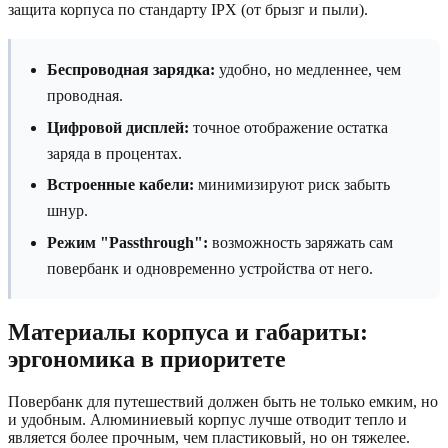
защита корпуса по стандарту IPX (от брызг и пыли).
Беспроводная зарядка:
удобно, но медленнее, чем
проводная.
Цифровой дисплей:
точное отображение остатка
заряда в процентах.
Встроенные кабели:
минимизируют риск забыть
шнур.
Режим "Passthrough":
возможность заряжать сам
повербанк и одновременно устройства от него.
Материалы корпуса и габариты:
эргономика в приоритете
Повербанк для путешествий должен быть не только емким, но
и удобным. Алюминиевый корпус лучше отводит тепло и
является более прочным, чем пластиковый, но он тяжелее.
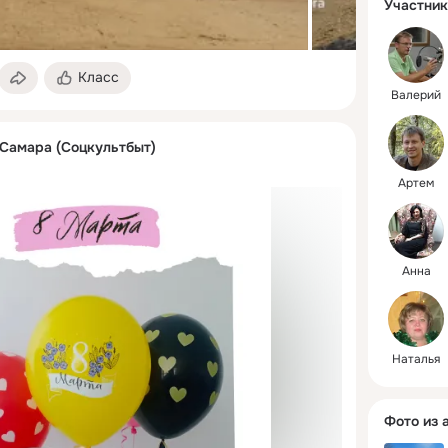
Участник
Каждый г
более 20
и рады б
Класс
Валерий
 Самара (Соцкультбыт)
Артем
Анна
Наталья
Фото из 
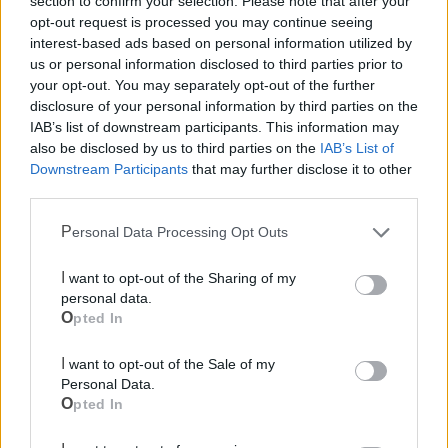
section to confirm your selection. Please note that after your
opt-out request is processed you may continue seeing
Canile
interest-based ads based on personal information utilized by
us or personal information disclosed to third parties prior to
your opt-out. You may separately opt-out of the further
Polizia Locale
disclosure of your personal information by third parties on the
IAB’s list of downstream participants. This information may
Pubblica illuminazione
also be disclosed by us to third parties on the
IAB’s List of
Downstream Participants
that may further disclose it to other
third parties.
Ecocentro e rifiuti
Personal Data Processing Opt Outs
I want to opt-out of the Sharing of my
personal data.
Opted In
I want to opt-out of the Sale of my
Personal Data.
Opted In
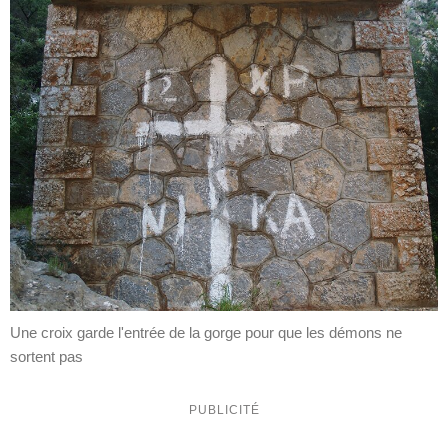
Une croix garde l'entrée de la gorge pour que les démons ne
sortent pas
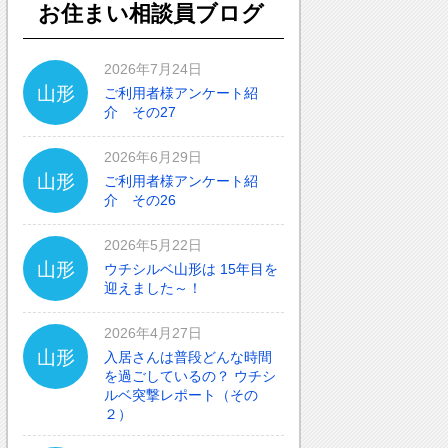
お住まい相談員ブログ
2026年7月24日
山形
ご利用者様アンケート紹
介 その27
2026年6月29日
山形
ご利用者様アンケート紹
介 その26
2026年5月22日
山形
ウチシルベ山形は 15年目を
迎えました～！
2026年4月27日
山形
入居さんは普段どんな時間
を過ごしているの？ ウチシ
ルベ突撃レポート（その
２）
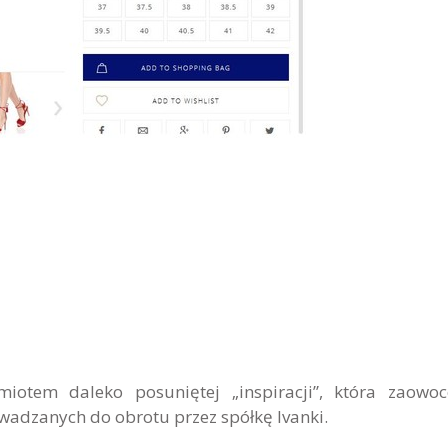
iotem daleko posuniętej „inspiracji”, która zaowo
adzanych do obrotu przez spółkę Ivanki.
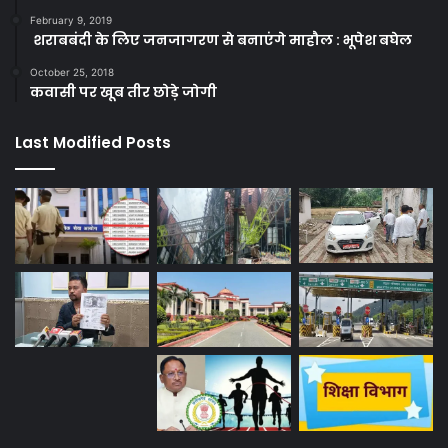
February 9, 2019
शराबबंदी के लिए जनजागरण से बनाएंगे माहौल : भूपेश बघेल
October 25, 2018
कवासी पर खूब तीर छोड़े जोगी
Last Modified Posts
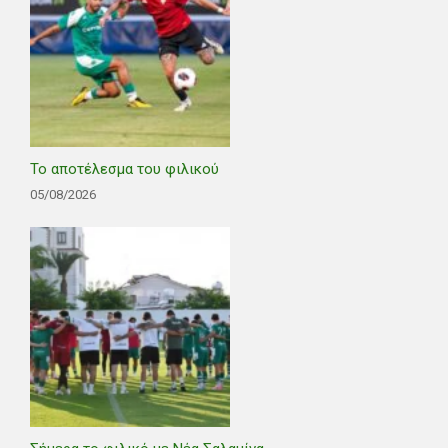
Το αποτέλεσμα του φιλικού
05/08/2026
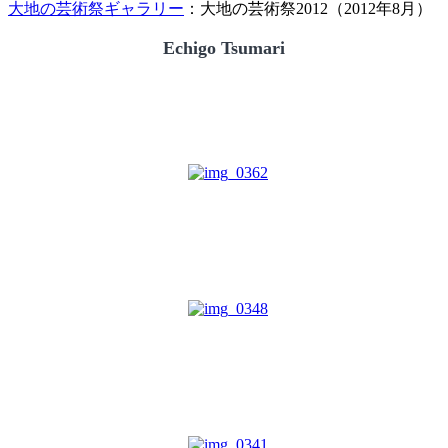
大地の芸術祭ギャラリー
：大地の芸術祭2012（2012年8月）
Echigo Tsumari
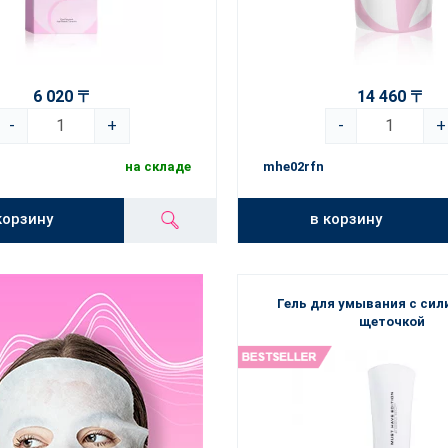
6 020 〒
14 460 〒
-
+
-
+
на складе
mhe02rfn
корзину
в корзину
Гель для умывания с сил
щеточкой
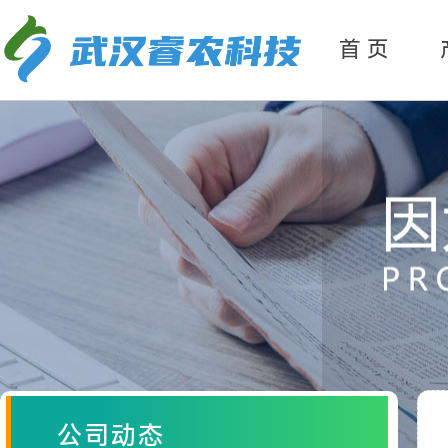
产
品分类
首 页
公司动态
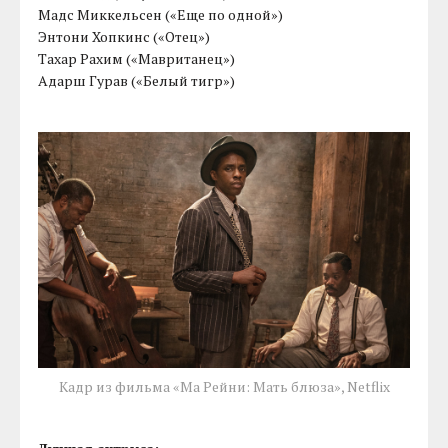
Мадс Миккельсен («Еще по одной»)
Энтони Хопкинс («Отец»)
Тахар Рахим («Мавританец»)
Адарш Гурав («Белый тигр»)
Кадр из фильма «Ма Рейни: Мать блюза», Netflix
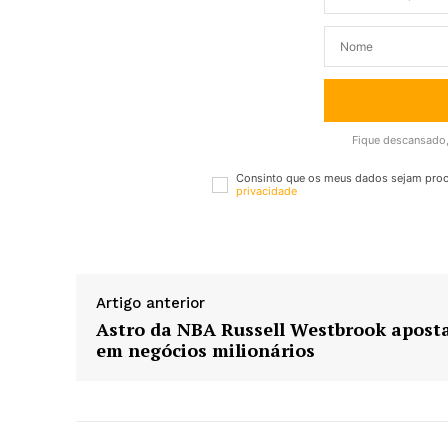
Fique descansado,
Consinto que os meus dados sejam pro
privacidade
Artigo anterior
Astro da NBA Russell Westbrook apost
em negócios milionários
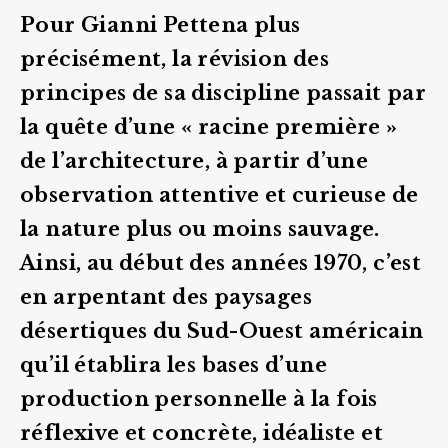
Pour Gianni Pettena plus
précisément, la révision des
principes de sa discipline passait par
la quête d’une « racine première »
de l’architecture, à partir d’une
observation attentive et curieuse de
la nature plus ou moins sauvage.
Ainsi, au début des années 1970, c’est
en arpentant des paysages
désertiques du Sud-Ouest américain
qu’il établira les bases d’une
production personnelle à la fois
réflexive et concrète, idéaliste et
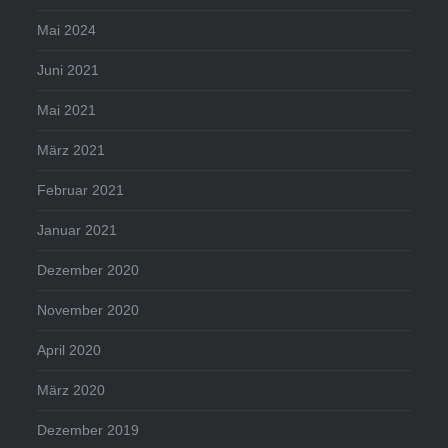
Mai 2024
Juni 2021
Mai 2021
März 2021
Februar 2021
Januar 2021
Dezember 2020
November 2020
April 2020
März 2020
Dezember 2019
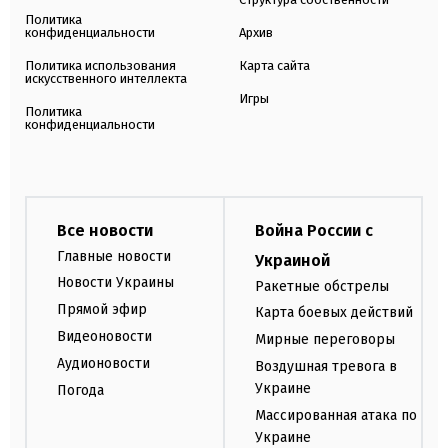
Политика
конфиденциальности
Архив
Политика использования
Карта сайта
искусственного интеллекта
Игры
Политика
конфиденциальности
Все новости
Война России с
Главные новости
Украиной
Новости Украины
Ракетные обстрелы
Прямой эфир
Карта боевых действий
Видеоновости
Мирные переговоры
Аудионовости
Воздушная тревога в
Украине
Погода
Массированная атака по
Украине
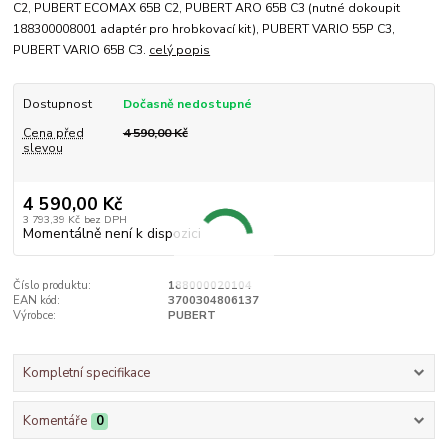
C2, PUBERT ECOMAX 65B C2, PUBERT ARO 65B C3 (nutné dokoupit
188300008001 adaptér pro hrobkovací kit), PUBERT VARIO 55P C3,
PUBERT VARIO 65B C3.
celý popis
Dostupnost
Dočasně nedostupné
Cena před
4 590,00 Kč
slevou
4 590,00 Kč
3 793,39 Kč
bez DPH
Momentálně není k dispozici
Číslo produktu:
188000020104
EAN kód:
3700304806137
Výrobce:
PUBERT
Kompletní specifikace
Komentáře
0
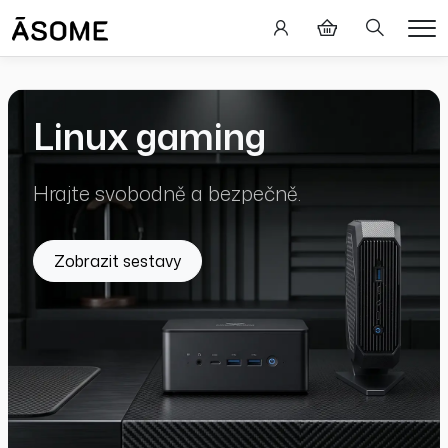
Hledání
Me
Linux gaming
Hrajte svobodně a bezpečně.
Zobrazit sestavy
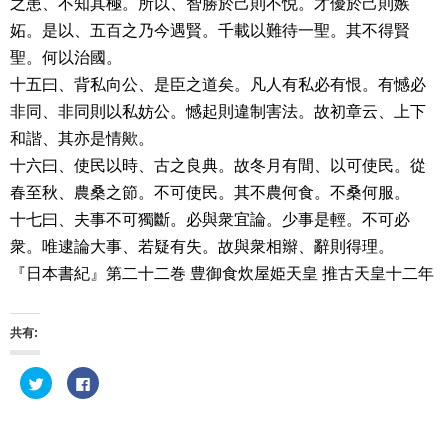
之患、不知其極。所以、智勝於己則不悦。才優於己則嫉
妬。是以、五百之乃今遇賢。千載以難待一聖。其不得賢
聖。何以治國。
十五曰、背私向公、是臣之道矣。凡人有私必有恨。有憾必
非同、非同則以私妨公。憾起則違制害法。故初章云、上下
和諧、其亦是情歟。
十六曰、使民以時、古之良典。故冬月有間、以可使民。從
春至秋、農桑之節。不可使民。其不農何食。不桑何服。
十七曰、夫事不可獨斷。必與衆宜論。少事是輕。不可必
衆。唯逮論大事、若疑有失。故與衆相辮、辭則得理。
『日本書紀』第二十二巻 豊御食炊屋姫天皇 推古天皇十二年
共有:
ク
F
リ
a
ッ
c
ク
e
し
b
て
o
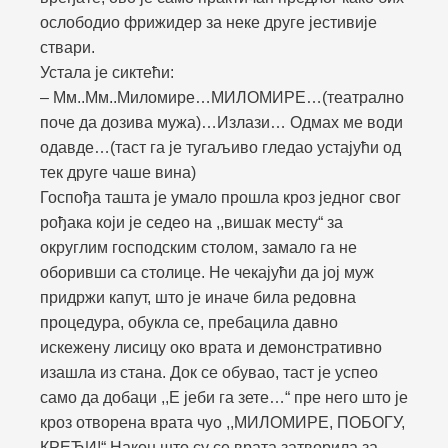
ослободио фрижидер за неке друге јестивије
ствари.
Устала је сиктећи:
– Мм..Мм..Миломире…МИЛОМИРЕ…(театрално
поче да дозива мужа)…Излази… Одмах ме води
одавде…(таст га је тугаљиво гледао устајући од
тек друге чаше вина)
Госпођа ташта је умало прошла кроз једног свог
рођака који је седео на ,,вишак месту“ за
округлим господским столом, замало га не
оборивши са столице. Не чекајући да јој муж
придржи капут, што је иначе била редовна
процедура, обукла се, пребацила давно
искежену лисицу око врата и демонстративно
изашла из стана. Док се обувао, таст је успео
само да добаци ,,Е јеби га зете…“ пре него што је
кроз отворена врата чуо ,,МИЛОМИРЕ, ПОБОГУ,
КРЕЋИ!“ Након што су се врата затворила за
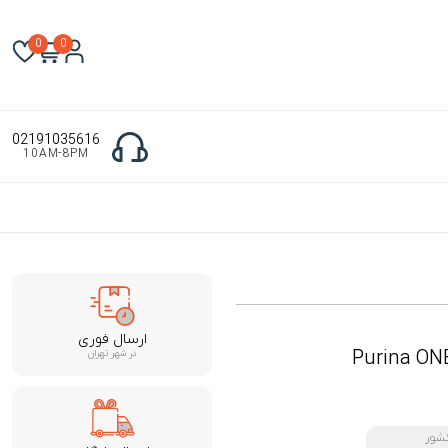
0
0
02191035616
10AM-8PM
ارسال فوری
Purina ONE
در شهر تهران
شور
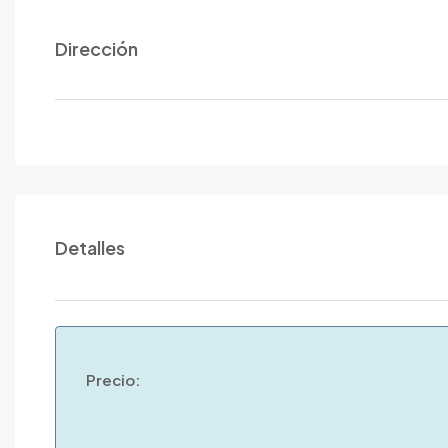
Dirección
Detalles
Precio:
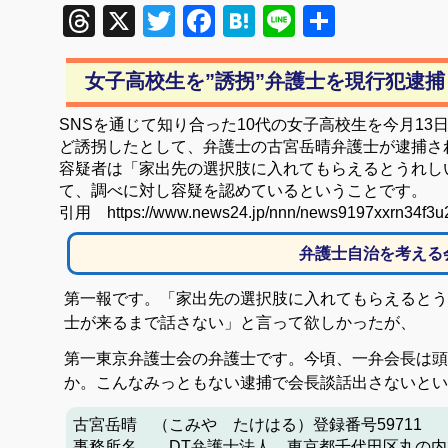
Threads
X
Twitter
Facebook
Hatena
Line
共
有
女子高校生を”誘拐”弁護士を現行犯逮捕
SNSを通じて知り合った10代の女子高校生を今月1
ど誘拐したとして、弁護士の古宮岳晴弁護士が逮捕さ
容疑者は「家出先の選択肢に入れてもらえるとうれし
て、調べに対し容疑を認めているということです。
引用 https://www.news24.jp/nnn/news9197xxrn34f3u2
弁護士自治を考える
第一報です。「家出先の選択肢に入れてもらえるとう
士が来るまで話さない」と言って欲しかったが、
第一東京弁護士会の弁護士です。今頃、一弁会長は頭
か。こんなみっともない逮捕で会長談話出さないとい
古宮岳晴 （こみや たけはる）登録番号59711
事務所名 DT弁護士法人 東京都千代田区丸の内3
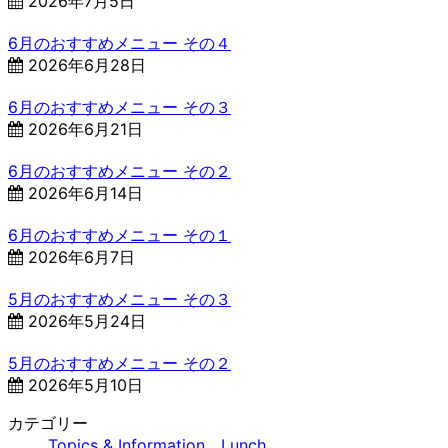
2026年7月5日
6月のおすすめメニュー その４
2026年6月28日
6月のおすすめメニュー その３
2026年6月21日
6月のおすすめメニュー その２
2026年6月14日
6月のおすすめメニュー その１
2026年6月7日
5月のおすすめメニュー その３
2026年5月24日
5月のおすすめメニュー その２
2026年5月10日
カテゴリー
Topics & Information
、
Lunch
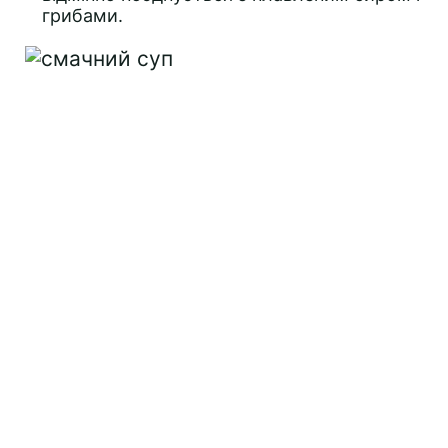
грибами.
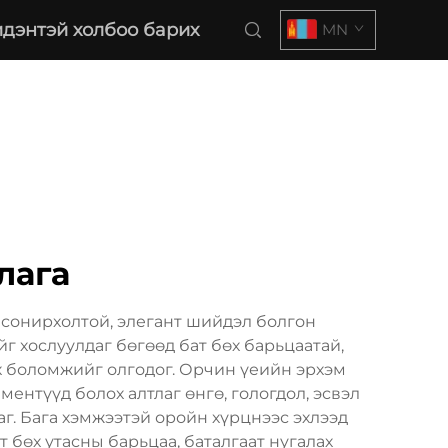
дэнтэй холбоо барих
MN
лага
 сонирхолтой, элегант шийдэл болгон
г хослуулдаг бөгөөд бат бөх барьцаатай,
х боломжийг олгодог. Орчин үеийн эрхэм
ентүүд болох алтлаг өнгө, гологдол, эсвэл
г. Бага хэмжээтэй оройн хүрцнээс эхлээд
 бөх утасны барьцаа, баталгаат нугалах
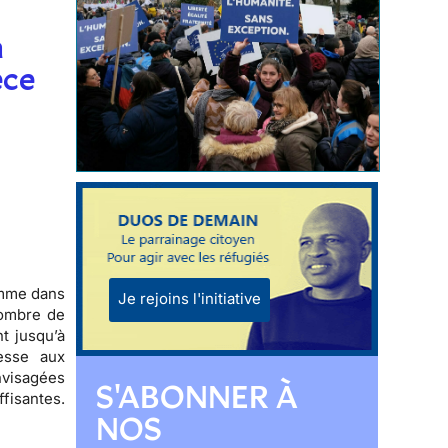
n
èce
omme
dans
Je rejoins l'initiative
ombre de
ant jusqu’à
esse aux
nvisagées
S'ABONNER À
fisantes.
NOS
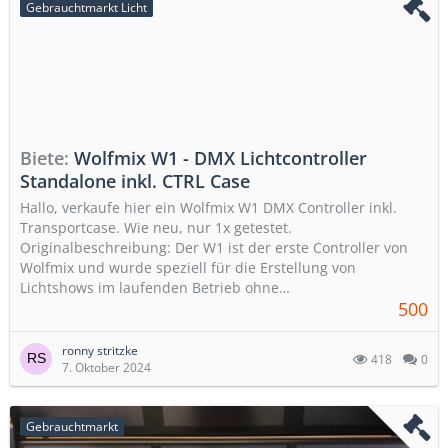
Gebrauchtmarkt Licht
Biete
Wolfmix W1 - DMX Lichtcontroller
Standalone inkl. CTRL Case
Hallo, verkaufe hier ein Wolfmix W1 DMX Controller inkl.
Transportcase. Wie neu, nur 1x getestet.
Originalbeschreibung: Der W1 ist der erste Controller von
Wolfmix und wurde speziell für die Erstellung von
Lichtshows im laufenden Betrieb ohne…
500
ronny stritzke
418
0
7. Oktober 2024
Gebrauchtmarkt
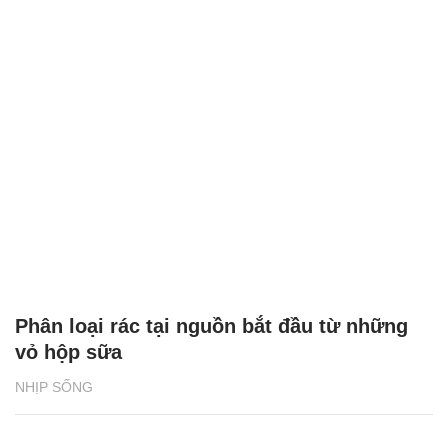
Phân loại rác tại nguồn bắt đầu từ những
vỏ hộp sữa
NHỊP SỐNG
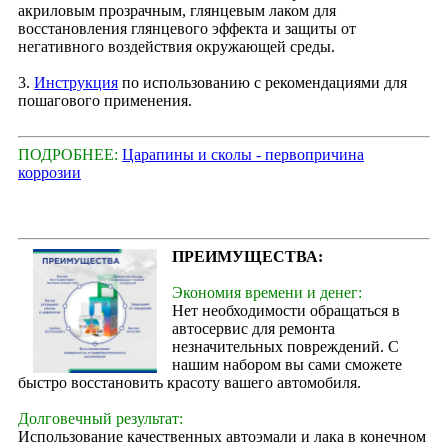
акриловым прозрачным, глянцевым лаком для
восстановления глянцевого эффекта и защиты от
негативного воздействия окружающей среды.
3.
Инструкция
по использованию с рекомендациями для
пошагового применения.
ПОДРОБНЕЕ:
Царапины и сколы - первопричина
коррозии
ПРЕИМУЩЕСТВА:
Экономия времени и денег:
Нет необходимости обращаться в
автосервис для ремонта
незначительных повреждений. С
нашим набором вы сами сможете
быстро восстановить красоту вашего автомобиля.
Долговечный результат:
Использование качественных автоэмали и лака в конечном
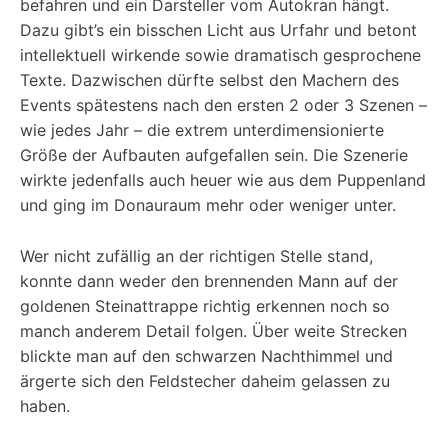
befahren und ein Darsteller vom Autokran hängt.
Dazu gibt’s ein bisschen Licht aus Urfahr und betont
intellektuell wirkende sowie dramatisch gesprochene
Texte. Dazwischen dürfte selbst den Machern des
Events spätestens nach den ersten 2 oder 3 Szenen –
wie jedes Jahr – die extrem unterdimensionierte
Größe der Aufbauten aufgefallen sein. Die Szenerie
wirkte jedenfalls auch heuer wie aus dem Puppenland
und ging im Donauraum mehr oder weniger unter.
Wer nicht zufällig an der richtigen Stelle stand,
konnte dann weder den brennenden Mann auf der
goldenen Steinattrappe richtig erkennen noch so
manch anderem Detail folgen. Über weite Strecken
blickte man auf den schwarzen Nachthimmel und
ärgerte sich den Feldstecher daheim gelassen zu
haben.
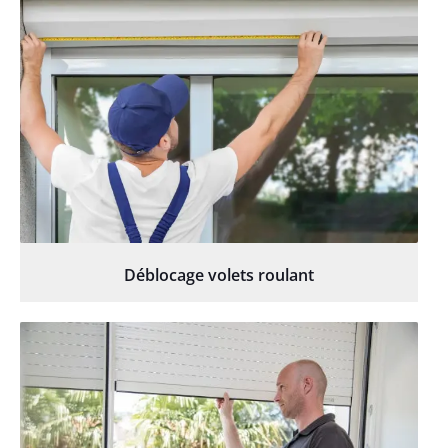
Déblocage volets roulant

ACTIVITY: Would you copy out, exactly and with no pictures, only the lines above from the one that contains "Last Modified Posts" through the one that contains "em negócios milionários"?

EXERCISE SOLUTION:
Last Modified Posts
Το αποτέλεσμα του φιλικού
05/08/2026
大地の芸術祭ギャラリー
：大地の芸術祭2012（2012年8月）
Echigo Tsumari
6 020 〒
14 460 〒
-
+
-
+
на складе
mhe02rfn
корзину
в корзину
Гель для умывания с сил
щеточкой
产
品分类
首 页
公司动态
Мадс Миккельсен («Еще по одной»)
Энтони Хопкинс («Отец»)
Тахар Рахим («Мавританец»)
Адарш Гурав («Белый тигр»)
Кадр из фильма «Ма Рейни: Мать блюза», Netflix
Fique descansado,
Consinto que os meus dados sejam pro
privacidade
Artigo anterior
Astro da NBA Russell Westbrook apost
em negócios milionários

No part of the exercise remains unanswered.